A toolkit used within the PyBox project
Project description
Welcome to the pybox-toolkit guide!
This tutorial will guide you through how to define and use the pybox toolkit for building Jupyter notebooks compatible with the pybox website.
Please note that it's not fully meant to be used as a template, instead open up a notebook along side it and copy over code snippets that you find useful and want to modify.
Step 1: Installing libraries
You only need to install required libraries when you're running the notebooks locally (e.g. on your own computer).
The only required library is the toolkit library, which you'll use to write your formula. You can install it by running the following command in your terminal:
pip install pybox-toolkit
You can also install the library from within the Jupyter notebook, by adding the following line into a code cell:
%pip install pybox-toolkit
Please only install the libraries on the list below, as they are guaranteed to be present within the website environment as well. Any other python packages, apart from the standard library, may not be available when running in the website.
List of available libraries
Below are some of the main libraries you might end up using. For a more comprehensive list, visit: https://pyodide.org/en/stable/usage/packages-in-pyodide.html.
Step 2: Importing libraries
Import required libraries. At the minimum, you need to import the toolkit
library, but you can also rely on sympy
or the python standard library.
The toolkit
library acts as the interface between your Jupyter notebook and the website. In addition, it also provides you with some convenient features, such as physical bounds checking, SI units, unit composition, etc, but these features will be discussed later as we encounter them.

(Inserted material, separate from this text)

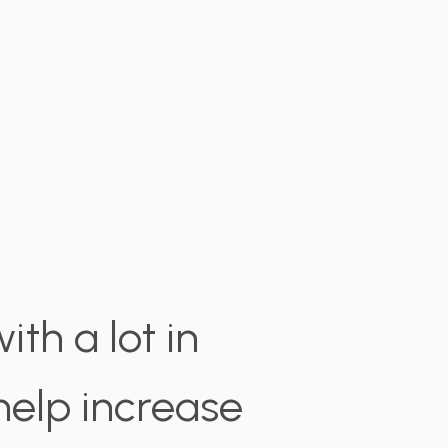
th a lot in
elp increase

# Required import for any formula
import toolkit
# Importing the Python math library (https://docs.python.org/3/library/math.html)
# We will use the library to obtain constants, such as `math.pi` and `math.e`
import math
# Inside of pure formulas, we need to use the math functions provided by sympy
# This is explained later on
from sympy import sin
Step 3: Using units
As the library is designed with engineering formulas in mind, it has support for units. You have three different options:
- stick to the SI units provided by the toolkit library
- create your own units
- create new units by composition of existing units
Using provided SI units
Available units in the library are:
- Meter
- Second
- Kilogram
- Ampere
- Kelvin
- Mole
- Candela
You can import them from the toolkit library using a simple import statement
# Replace "Meter" or "Kilogram" with your SI unit of choice
from toolkit.typing.si import Meter, Kilogram
Creating new units
If you can't find the unit you need in the list of available SI units, you can create your own unit types.
A unit at its core is a Python class with two fields:
units
: The unit symbol (e.g. "m" for meters)physical_range
(optional): Physical range in mathematical notation, e.g.(-inf, 59]
. Default value if not provided is(-inf, inf)
.
Your unit must extend from the Unit
base class, meaning that a new unit definition with name "Example" and symbol "x" can be implemented as follows:
from toolkit.typing import Unit
class Example(Unit):
""" Example unit """
units = "x"
physical_range = "(-inf, 59]"
Create units using composition
New units can also be created by composing unit classes using mathematical expressions. For example, let's say that we have unit "Meter" and unit "Second", and we want to create the unit for acceleration, meters over second squared.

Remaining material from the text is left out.